Records supplied:
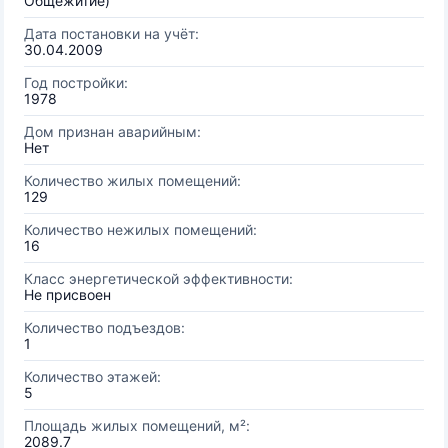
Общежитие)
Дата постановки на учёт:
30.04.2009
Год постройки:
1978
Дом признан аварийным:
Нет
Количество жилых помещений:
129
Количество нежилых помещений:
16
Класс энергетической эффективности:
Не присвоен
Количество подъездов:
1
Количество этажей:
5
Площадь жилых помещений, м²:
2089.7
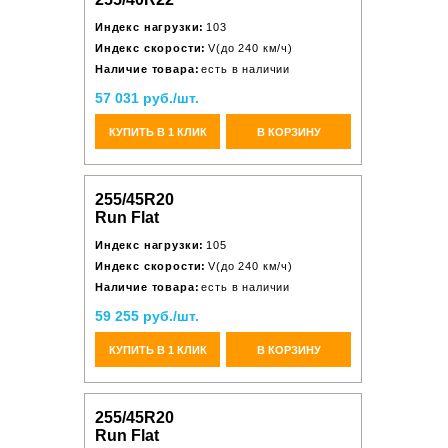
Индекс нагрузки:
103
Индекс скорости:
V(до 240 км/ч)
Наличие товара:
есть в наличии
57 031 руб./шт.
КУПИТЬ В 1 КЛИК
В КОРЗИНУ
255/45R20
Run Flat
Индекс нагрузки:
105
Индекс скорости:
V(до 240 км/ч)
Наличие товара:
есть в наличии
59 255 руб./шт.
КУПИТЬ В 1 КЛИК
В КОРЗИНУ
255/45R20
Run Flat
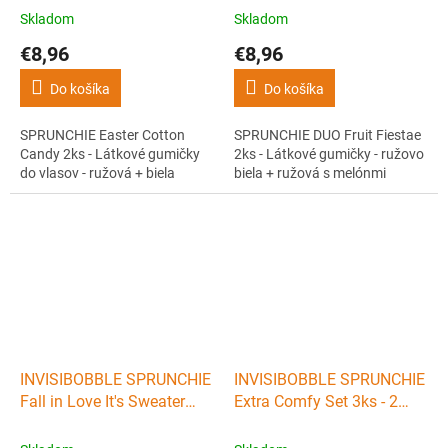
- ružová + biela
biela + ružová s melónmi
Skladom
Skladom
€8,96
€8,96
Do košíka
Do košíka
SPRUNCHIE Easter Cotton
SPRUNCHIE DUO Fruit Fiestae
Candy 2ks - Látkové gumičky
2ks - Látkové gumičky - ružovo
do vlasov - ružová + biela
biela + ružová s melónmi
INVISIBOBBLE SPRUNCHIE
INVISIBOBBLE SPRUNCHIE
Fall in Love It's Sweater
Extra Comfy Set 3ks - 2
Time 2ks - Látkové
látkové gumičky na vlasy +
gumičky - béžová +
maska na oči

---

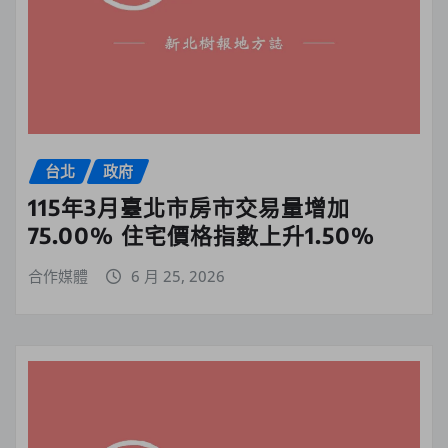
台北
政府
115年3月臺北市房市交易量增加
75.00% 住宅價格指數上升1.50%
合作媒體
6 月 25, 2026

==

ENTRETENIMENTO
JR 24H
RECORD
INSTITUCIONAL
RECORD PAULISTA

What is needed: Please report how many lines of the entries above include "SPRUNCHIE". Only the number is wanted.

Result for this exercise: 4